5

To learn more about Plain TeX, I try to define a special verbatim command \verb{code}, which puts code inside braces.

When there is no braces in code, It's easy. But when there are some balanced braces inside code, it seems hard to define this command.

Furthermore, there may be some \{ or \} inside code. How could I define this?

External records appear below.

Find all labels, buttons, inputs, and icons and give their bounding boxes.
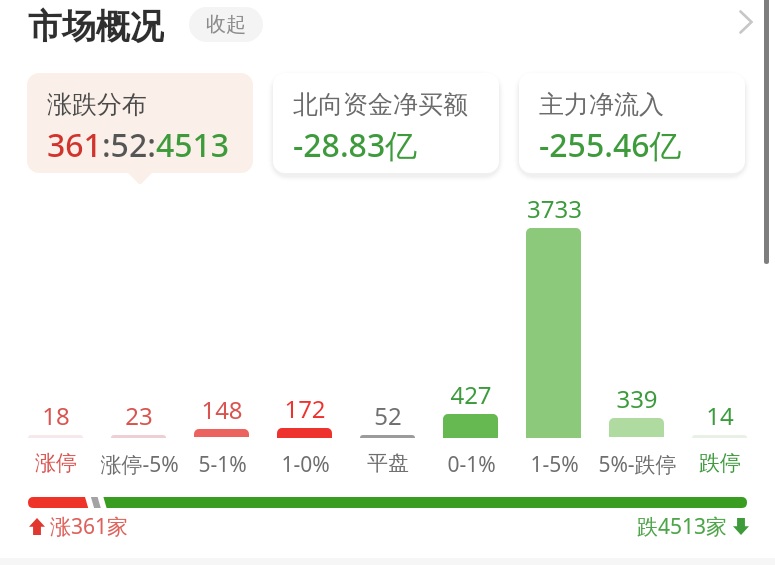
staticText: 跌4513家 xyxy=(637,512,728,541)
staticText: 跌停 xyxy=(699,450,741,476)
button[interactable] xyxy=(97,190,180,475)
staticText: -255.46亿 xyxy=(539,123,682,167)
button[interactable] xyxy=(678,190,761,475)
staticText: 23 xyxy=(125,399,153,432)
button[interactable]: 市场概况 xyxy=(28,5,164,45)
button[interactable]: 涨361家 xyxy=(29,512,129,541)
staticText: 5-1% xyxy=(198,450,247,479)
button[interactable]: 跌4513家 xyxy=(637,512,749,541)
staticText: 涨停 xyxy=(35,450,77,476)
button[interactable]: 主力净流入 xyxy=(519,73,745,173)
button[interactable] xyxy=(429,190,512,475)
button[interactable] xyxy=(180,190,263,475)
staticText: 18 xyxy=(42,399,70,432)
staticText: 市场概况 xyxy=(28,5,164,45)
staticText: 平盘 xyxy=(367,450,409,476)
button[interactable]: 收起 xyxy=(189,7,263,42)
button[interactable] xyxy=(595,190,678,475)
staticText: 收起 xyxy=(206,12,246,37)
staticText: 148 xyxy=(201,393,243,426)
button[interactable] xyxy=(346,190,429,475)
staticText: 361:52:4513 xyxy=(47,123,230,167)
staticText: 1-0% xyxy=(281,450,330,479)
staticText: 北向资金净买额 xyxy=(293,89,468,120)
staticText: 1-5% xyxy=(530,450,579,479)
staticText: 427 xyxy=(450,378,492,411)
staticText: 339 xyxy=(616,382,658,415)
staticText: 52 xyxy=(374,399,402,432)
staticText: 涨361家 xyxy=(50,512,129,541)
staticText: 涨停-5% xyxy=(100,450,179,479)
staticText: 5%-跌停 xyxy=(598,450,677,479)
button[interactable] xyxy=(14,190,97,475)
staticText: -28.83亿 xyxy=(293,123,418,167)
button[interactable]: 北向资金净买额 xyxy=(273,73,499,173)
staticText: 14 xyxy=(706,399,734,432)
staticText: 0-1% xyxy=(447,450,496,479)
button[interactable]: 涨跌分布 xyxy=(27,73,253,173)
staticText: 172 xyxy=(284,392,326,425)
button[interactable] xyxy=(263,190,346,475)
staticText: 3733 xyxy=(527,192,582,225)
staticText: 涨跌分布 xyxy=(47,89,147,120)
button[interactable] xyxy=(512,190,595,475)
button[interactable]: 展开更多 xyxy=(726,2,766,42)
staticText: 主力净流入 xyxy=(539,89,664,120)
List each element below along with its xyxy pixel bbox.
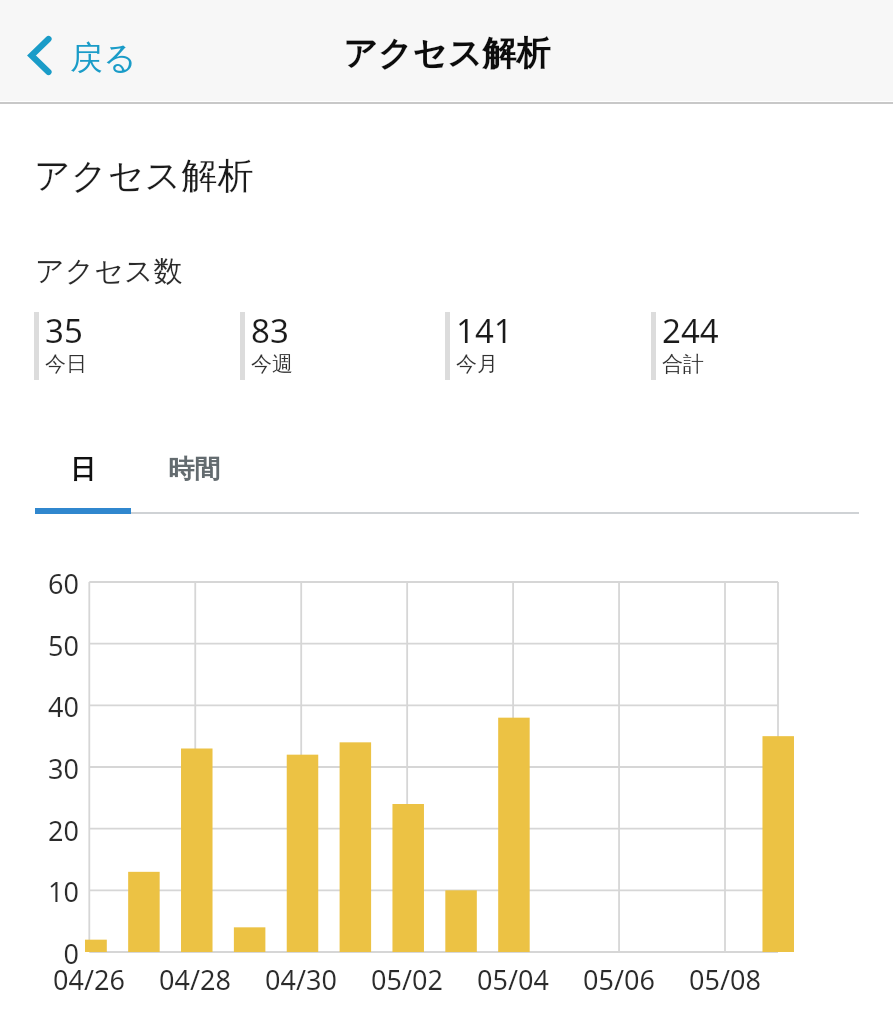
staticText: 04/28 — [135, 961, 255, 998]
staticText: 時間 — [168, 453, 220, 486]
staticText: アクセス数 — [35, 253, 183, 290]
staticText: 50 — [20, 627, 79, 664]
button[interactable]: 時間 — [131, 434, 257, 504]
staticText: 04/26 — [29, 961, 149, 998]
button[interactable]: 244 — [651, 306, 851, 384]
staticText: 05/02 — [347, 961, 467, 998]
button[interactable]: 141 — [445, 306, 645, 384]
staticText: 今月 — [456, 351, 498, 377]
button[interactable]: 日 — [35, 434, 131, 504]
staticText: 戻る — [70, 37, 137, 79]
staticText: 今日 — [45, 351, 87, 377]
staticText: 35 — [45, 308, 83, 353]
staticText: 日 — [70, 453, 96, 486]
staticText: 今週 — [251, 351, 293, 377]
staticText: 83 — [251, 308, 289, 353]
staticText: 60 — [20, 565, 79, 602]
staticText: 10 — [20, 873, 79, 910]
staticText: アクセス解析 — [34, 153, 254, 198]
staticText: 20 — [20, 812, 79, 849]
staticText: 合計 — [662, 351, 704, 377]
staticText: 05/08 — [665, 961, 785, 998]
staticText: 141 — [456, 308, 513, 353]
button[interactable]: 83 — [240, 306, 440, 384]
staticText: 0 — [20, 935, 79, 972]
staticText: アクセス解析 — [343, 32, 551, 75]
staticText: 05/04 — [453, 961, 573, 998]
staticText: 244 — [662, 308, 719, 353]
staticText: 04/30 — [241, 961, 361, 998]
staticText: 05/06 — [559, 961, 679, 998]
staticText: 30 — [20, 750, 79, 787]
staticText: 40 — [20, 688, 79, 725]
button[interactable]: 35 — [34, 306, 234, 384]
button[interactable]: 戻る / Back — [18, 22, 149, 88]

For example, I want \verb{a{b\}c\{d}e} to produce a{b\}c\{d}e.

Z.H.
  • 3,346
  • 21
  • 39
  • Due to the way TeX reads tokens, it's difficult to do this in a command. You might want to take a look at \tt\makeatletter\meaning\@sverb (just typeset that). It's not that practically helpful, but it shows the complexity. You have to change catcodes, so taking in the argument (as you would naturally do) doesn't work since everything is already read by that time. You have to take in a delimiting argument, then change catcodes accordingly. Then you can do what you need. – Sean Allred Jun 03 '14 at 05:39
  • 1
    @SeanAllred You have to change the catcodes before grabbing the delimited argument ;-) – Joseph Wright Jun 03 '14 at 06:08
  • @Z.H. While there are approaches that would allow the interface you suggest, they are pretty complex (we do something related in the LaTeX xparse package for grabbing optional arguments, and tracking nested brackets is tricky). As already suggested, a much easier approach is to use some think \verb"a{b\}c\{d}e" where the very first character after\verb` is used as both the start and end marker. Would a solution working in this way be acceptable? – Joseph Wright Jun 03 '14 at 06:14
  • @JosephWright I know how to define \verb just like it is in LaTeX. I'm just curious about more. – Z.H. Jun 03 '14 at 06:30
  • I had proposed an answer with \detokenize, but deleted it after Joseph pointed out your focus was plain TeX. If you want the answer resurrected, just let me know. – Steven B. Segletes Jun 03 '14 at 10:25
  • You'll have problems when there are *unbalanced* braces. It's impossible to grab an argument with unbalanced braces, of course: you'd have to tell in some way which one is the final. All in-line verbatim macros that allow braces in the text to be typeset verbatim use the convention of delimiting the text with a character not used in the text itself. You can find good definitions of in-line verbatim macros in the TeXbook and in TeX by Topic. – egreg Jun 03 '14 at 10:30
  • @egreg Yes, but since almost all of the time we just put balanced braces inside code, Let's assume braces are always balanced and don't consider unbalanced case. – Z.H. Jun 03 '14 at 11:02
  • 1
    it's easier to come up with a \begin ... \end or a "toggle" approach than a command-with-argument definition. you might find the definitions of \verbatim and |...| in the file tugboat.sty (the plain tugboat implementation) interesting. these extended the texbook definitions to pay attention to spaces at the beginning of a line, and an "escape" to allow metacode within a verbatim block, among other features. this file (and related material) is in tex live in the .../plain/tugboat-plain/ area. – barbara beeton Jun 03 '14 at 15:09

2 Answers2

7

A plain TeX solution without e-TeX.

  1. The argument is read with verbatim category codes (12). Plain TeX provides a list of special characters in \dospecials.
  2. The argument is surrounded by curly braces. Therefore the curly braces gets their usual category codes. Then the argument may contain balanced curly braces. However it is not possible to escape a curly brace with a backslash, because the backslash has category code 12.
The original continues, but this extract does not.